Made chart for mining with halving yield.

Also added tabulate to display dataframes in Markdown.

econ-demo.py

@@ -1,6 +1,7 @@
 
 import pandas as pd
 import matplotlib.pyplot as plt
+import tabulate
 
 # it = 0
 
@@ -29,8 +30,8 @@ def calc_share_of_wealth(balances):
         shares.append(balance/total_money)
     return shares
 
-def ubi(balances, dividend=10, terms=3):
+def ubi(balances, rate=10, terms=3):
-    new_bal = []
+    dividend = rate
     balances_over_time = []
     current_balances = balances
     for i in range(0, terms):
@@ -43,6 +44,21 @@ def ubi(balances, dividend=10, terms=3):
         current_balances = new_bal
     return balances_over_time
 
+def mining(balances, halving_frequency=1, reward=10, terms=3):
+    balances_over_time = []
+    current_balances = balances
+    for i in range(0, terms):
+        new_bal = []
+        for balance in current_balances:
+            b = balance + reward
+            new_bal.append(b)
+        assert(len(new_bal) == len(balances))

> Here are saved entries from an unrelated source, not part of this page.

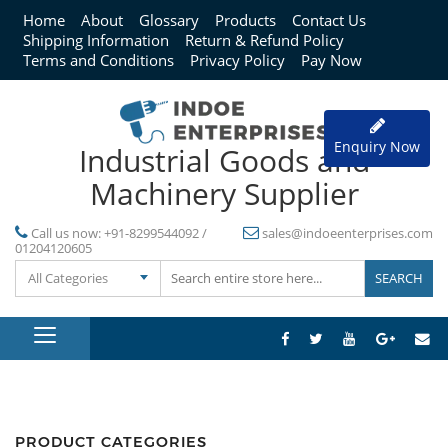
Home
About
Glossary
Products
Contact Us
Shipping Information
Return & Refund Policy
Terms and Conditions
Privacy Policy
Pay Now
Enquiry Now
Industrial Goods and
Machinery Supplier
Call us now:
+91-8299544092 /
sales@indoeenterprises.com
01204120605
All Categories
PRODUCT CATEGORIES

+        if i % halving_frequency == 0:
+            reward = reward/2
+        balances_over_time.append(new_bal)
+        current_balances = new_bal
+    return balances_over_time
+
 def get_balances_over_time(names, balances, func, terms=4, param=0):
     if func is None:
         print("Need a function!")
@@ -61,7 +77,7 @@ def get_balances_over_time(names, balances, func, terms=4, param=0):
     else:
         frame_data = func(balances, terms=terms, rate=param)
     assert(len(frame_data) == terms)
-    for i in range(1, terms):
+    for i in range(0, terms):
         key = str(i)
         df[key] = frame_data[i]
     return df
@@ -145,7 +161,7 @@ def visualize_ubi(terms=25):
         y=0.33, color='violet', linestyle='--', label="0.33"
     )
 
-    plt.title("Change in Wealth Distribution Under UBI")

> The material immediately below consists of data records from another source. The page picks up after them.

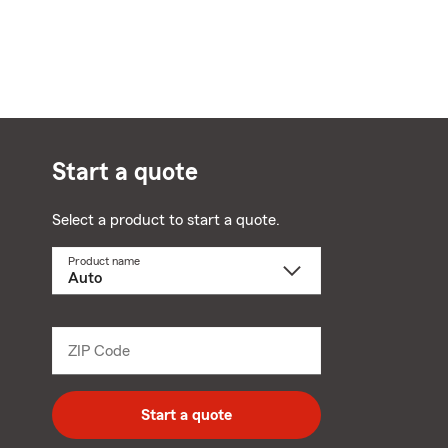
Start a quote
Select a product to start a quote.
Product name
Select
a
product
name
from
dropdown
ZIP Code
Enter
5
digit
zip
Start a quote
code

+    plt.title("Change in Wealth Distribution With a Constant Dividend")
     plt.legend()
     plt.xlabel("Terms")
     plt.ylabel("Share of Wealth")
@@ -162,7 +178,7 @@ def calc_total_supply(df):
         total.append(sum(data))
     return total
 
-def visualize_inflation(terms=50):
+def draw_specific_chart1(terms=50, linear_label="? (linear)"):
     participants = ["Alice", "Bob", "Charlie"]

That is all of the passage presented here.